Long hours spent training - check.

Determined goal setter - check.

Develop and implement a micro hydro-power system to provide power to Rwandan villages - check.

Whoa. Back the bus up. Without being
too facetious, elite athletes with big brains and a social conscience are sighted as commonly as polar bears on the savanna.

"It helps to keep things in perspective," says the 23-year-old Koons. "Being an athlete can be quite a self-centred endeavour and it is easy to lose track of what really matters. What is more important: that 1.7 billion people live without electricity, or my shin angle and how it relates to my skate skiing? Right now I am working more on the latter, maybe after Vancouver I'll try to do more for the 1.7 billion."

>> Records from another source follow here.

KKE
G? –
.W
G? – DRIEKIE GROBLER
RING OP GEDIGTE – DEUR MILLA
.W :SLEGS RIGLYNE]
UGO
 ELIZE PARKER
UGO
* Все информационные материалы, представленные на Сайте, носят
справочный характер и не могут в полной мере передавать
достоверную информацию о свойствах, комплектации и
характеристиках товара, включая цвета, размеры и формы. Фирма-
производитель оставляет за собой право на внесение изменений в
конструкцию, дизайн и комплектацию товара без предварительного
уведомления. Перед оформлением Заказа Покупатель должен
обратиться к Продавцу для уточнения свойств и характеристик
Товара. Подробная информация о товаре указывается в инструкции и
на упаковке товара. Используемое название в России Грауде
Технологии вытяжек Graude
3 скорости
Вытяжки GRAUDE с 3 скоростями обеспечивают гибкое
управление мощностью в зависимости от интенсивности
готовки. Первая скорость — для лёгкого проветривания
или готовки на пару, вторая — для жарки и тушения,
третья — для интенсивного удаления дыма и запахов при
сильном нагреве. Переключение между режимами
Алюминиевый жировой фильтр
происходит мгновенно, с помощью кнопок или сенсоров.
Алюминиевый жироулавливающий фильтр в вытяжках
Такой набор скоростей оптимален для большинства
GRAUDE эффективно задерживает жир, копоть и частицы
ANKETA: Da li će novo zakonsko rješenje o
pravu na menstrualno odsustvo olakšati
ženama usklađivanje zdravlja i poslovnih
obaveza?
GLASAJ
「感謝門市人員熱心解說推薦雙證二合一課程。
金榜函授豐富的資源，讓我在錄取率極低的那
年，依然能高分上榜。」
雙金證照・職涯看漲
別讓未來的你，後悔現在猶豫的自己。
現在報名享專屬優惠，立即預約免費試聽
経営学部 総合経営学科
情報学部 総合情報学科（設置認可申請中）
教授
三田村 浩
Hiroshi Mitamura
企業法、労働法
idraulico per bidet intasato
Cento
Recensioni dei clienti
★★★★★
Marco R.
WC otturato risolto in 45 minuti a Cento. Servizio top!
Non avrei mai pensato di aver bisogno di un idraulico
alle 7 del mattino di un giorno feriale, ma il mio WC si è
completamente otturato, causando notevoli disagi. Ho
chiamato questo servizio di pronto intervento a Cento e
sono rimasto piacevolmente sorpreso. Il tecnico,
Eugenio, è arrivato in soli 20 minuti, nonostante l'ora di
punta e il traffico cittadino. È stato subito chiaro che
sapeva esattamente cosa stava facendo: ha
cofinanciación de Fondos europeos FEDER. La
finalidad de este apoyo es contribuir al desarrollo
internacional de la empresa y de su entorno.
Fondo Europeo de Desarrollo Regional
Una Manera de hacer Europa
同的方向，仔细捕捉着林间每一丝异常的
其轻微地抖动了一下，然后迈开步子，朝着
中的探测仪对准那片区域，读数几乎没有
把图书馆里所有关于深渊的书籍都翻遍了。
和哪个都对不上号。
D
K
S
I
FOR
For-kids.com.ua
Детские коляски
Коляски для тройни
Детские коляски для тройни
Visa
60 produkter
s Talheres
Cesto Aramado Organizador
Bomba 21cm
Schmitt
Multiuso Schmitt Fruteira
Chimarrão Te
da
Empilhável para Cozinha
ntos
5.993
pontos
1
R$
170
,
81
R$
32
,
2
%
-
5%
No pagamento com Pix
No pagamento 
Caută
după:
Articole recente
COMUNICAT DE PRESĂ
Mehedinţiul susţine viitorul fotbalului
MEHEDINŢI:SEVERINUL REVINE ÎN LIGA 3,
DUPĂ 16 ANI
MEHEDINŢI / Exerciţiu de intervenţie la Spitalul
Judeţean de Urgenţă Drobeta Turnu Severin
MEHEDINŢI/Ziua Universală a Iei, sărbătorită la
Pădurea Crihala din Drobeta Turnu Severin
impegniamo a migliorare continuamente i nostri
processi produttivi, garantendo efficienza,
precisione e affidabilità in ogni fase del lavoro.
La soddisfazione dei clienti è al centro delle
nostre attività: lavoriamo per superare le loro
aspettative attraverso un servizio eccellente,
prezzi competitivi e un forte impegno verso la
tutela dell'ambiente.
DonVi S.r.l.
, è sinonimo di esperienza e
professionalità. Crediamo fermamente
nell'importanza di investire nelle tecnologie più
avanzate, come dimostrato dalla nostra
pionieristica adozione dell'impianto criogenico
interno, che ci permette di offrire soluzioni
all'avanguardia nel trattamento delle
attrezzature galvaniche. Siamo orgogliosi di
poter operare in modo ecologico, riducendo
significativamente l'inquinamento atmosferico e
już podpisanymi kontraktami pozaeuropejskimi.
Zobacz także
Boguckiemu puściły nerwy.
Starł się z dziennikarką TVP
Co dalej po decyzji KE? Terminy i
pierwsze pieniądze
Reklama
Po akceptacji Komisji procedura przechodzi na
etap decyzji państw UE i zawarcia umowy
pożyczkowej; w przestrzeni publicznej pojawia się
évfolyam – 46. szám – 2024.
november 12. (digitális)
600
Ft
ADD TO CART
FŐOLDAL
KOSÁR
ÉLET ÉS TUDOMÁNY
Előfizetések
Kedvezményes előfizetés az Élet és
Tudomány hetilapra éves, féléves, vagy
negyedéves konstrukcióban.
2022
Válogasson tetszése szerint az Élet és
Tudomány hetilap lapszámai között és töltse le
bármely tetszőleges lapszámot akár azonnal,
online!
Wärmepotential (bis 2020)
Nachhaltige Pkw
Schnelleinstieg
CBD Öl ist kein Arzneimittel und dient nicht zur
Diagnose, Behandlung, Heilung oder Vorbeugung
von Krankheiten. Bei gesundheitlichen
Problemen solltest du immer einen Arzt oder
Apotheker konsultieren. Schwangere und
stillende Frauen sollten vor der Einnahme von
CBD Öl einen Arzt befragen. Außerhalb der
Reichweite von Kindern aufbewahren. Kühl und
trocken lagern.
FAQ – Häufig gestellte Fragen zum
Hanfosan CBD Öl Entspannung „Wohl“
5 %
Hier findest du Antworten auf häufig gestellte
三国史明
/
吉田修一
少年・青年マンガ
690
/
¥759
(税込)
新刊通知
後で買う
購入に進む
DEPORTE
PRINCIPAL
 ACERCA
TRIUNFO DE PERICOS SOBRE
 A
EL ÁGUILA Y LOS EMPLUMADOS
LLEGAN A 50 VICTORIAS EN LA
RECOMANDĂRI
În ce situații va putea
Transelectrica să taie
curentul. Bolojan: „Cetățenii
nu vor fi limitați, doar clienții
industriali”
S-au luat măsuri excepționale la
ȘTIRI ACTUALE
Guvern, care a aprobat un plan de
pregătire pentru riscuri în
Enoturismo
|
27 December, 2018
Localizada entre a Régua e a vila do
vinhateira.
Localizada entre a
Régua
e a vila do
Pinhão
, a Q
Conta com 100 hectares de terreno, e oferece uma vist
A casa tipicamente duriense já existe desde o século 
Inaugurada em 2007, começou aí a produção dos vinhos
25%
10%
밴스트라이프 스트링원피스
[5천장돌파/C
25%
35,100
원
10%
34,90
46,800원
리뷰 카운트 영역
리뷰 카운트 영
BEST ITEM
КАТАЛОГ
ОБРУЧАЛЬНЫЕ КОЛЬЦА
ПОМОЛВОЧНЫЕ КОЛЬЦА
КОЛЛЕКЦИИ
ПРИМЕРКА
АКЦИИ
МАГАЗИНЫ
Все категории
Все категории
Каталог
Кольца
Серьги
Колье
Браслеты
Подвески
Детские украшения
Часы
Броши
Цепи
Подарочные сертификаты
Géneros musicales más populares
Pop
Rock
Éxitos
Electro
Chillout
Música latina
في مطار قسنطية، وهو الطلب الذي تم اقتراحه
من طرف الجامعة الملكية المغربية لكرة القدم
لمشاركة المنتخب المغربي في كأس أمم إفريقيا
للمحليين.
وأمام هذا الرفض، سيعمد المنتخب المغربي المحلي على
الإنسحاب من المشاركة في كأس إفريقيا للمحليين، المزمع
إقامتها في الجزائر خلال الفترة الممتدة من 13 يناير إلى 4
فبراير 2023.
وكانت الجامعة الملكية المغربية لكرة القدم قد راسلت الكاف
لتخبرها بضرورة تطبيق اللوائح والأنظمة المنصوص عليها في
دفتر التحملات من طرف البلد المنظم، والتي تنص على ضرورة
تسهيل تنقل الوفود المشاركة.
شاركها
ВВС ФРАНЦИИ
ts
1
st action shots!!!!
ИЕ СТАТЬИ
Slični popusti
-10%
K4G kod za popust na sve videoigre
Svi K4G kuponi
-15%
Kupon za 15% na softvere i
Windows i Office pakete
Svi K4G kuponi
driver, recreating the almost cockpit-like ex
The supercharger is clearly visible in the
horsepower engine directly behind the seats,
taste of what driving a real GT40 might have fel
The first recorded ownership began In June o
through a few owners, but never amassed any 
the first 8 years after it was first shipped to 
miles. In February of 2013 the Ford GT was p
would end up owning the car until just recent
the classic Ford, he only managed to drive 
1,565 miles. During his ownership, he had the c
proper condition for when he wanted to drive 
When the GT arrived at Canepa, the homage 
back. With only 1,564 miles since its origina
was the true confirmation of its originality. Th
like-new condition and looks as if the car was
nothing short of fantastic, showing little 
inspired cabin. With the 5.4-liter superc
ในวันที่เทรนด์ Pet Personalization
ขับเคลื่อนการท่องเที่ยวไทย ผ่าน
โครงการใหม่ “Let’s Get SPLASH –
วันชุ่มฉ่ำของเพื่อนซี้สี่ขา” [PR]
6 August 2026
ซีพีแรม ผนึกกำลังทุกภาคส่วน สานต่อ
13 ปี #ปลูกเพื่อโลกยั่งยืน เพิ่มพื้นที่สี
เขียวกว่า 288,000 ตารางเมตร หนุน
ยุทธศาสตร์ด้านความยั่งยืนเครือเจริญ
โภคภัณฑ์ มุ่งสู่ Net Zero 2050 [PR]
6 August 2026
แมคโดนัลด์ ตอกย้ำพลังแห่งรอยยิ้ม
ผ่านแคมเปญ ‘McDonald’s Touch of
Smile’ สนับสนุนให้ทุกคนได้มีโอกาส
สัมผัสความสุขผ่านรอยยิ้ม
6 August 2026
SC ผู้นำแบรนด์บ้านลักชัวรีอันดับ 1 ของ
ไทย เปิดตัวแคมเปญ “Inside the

Koons will represent New Zealand at the Vancouver Olympics in cross-country after a number of outstanding performances this Northern Hemisphere winter. Koons was the first New Zealand male cross-country skier to have achieved the sub-100 International Ski Federation point standard, which he did in Finland in November.

Nordic skiing is increasingly popular in New Zealand but it is still not a conventional interest for one so young, but Koons is far from a conventional Kiwi.

Born to a Kiwi mum, Jean, and American father Peter, Koons was raised on an Otago sheep farm in Waitati before his parents moved to Maine when he was 14.

"My father moved to New Zealand in the late '70s to do a masters in geology and climb in the Southern Alps. He continued on as a professor at Otago University and became a New Zealand citizen. In 2002 my family moved to Maine temporarily for a number of reasons - education opportunities, career move, taking care of aging grandparents - and in time, the temporary move became permanent."

A skiing scholarship to Dartmouth College, a prestigious New England university, followed but there was never any question over which country Koons would represent.

"I have always felt like more of a Kiwi than an American though I was born with dual citizenship," he says. As if to confirm he is not a true New Englander, Koons confessed he did not follow the Boston Red Sox, has not read any Stephen King novels and would take a Speight's over a Budweiser.

"In '05 and '06 I took time off my studies at Dartmouth to ski for NZ. I became the first Kiwi to ski at the World Cup level in my attempt to qualify for the 2006 Turin Games. I was pretty young [19] and didn't make the cut but learned a lot about competing at that level."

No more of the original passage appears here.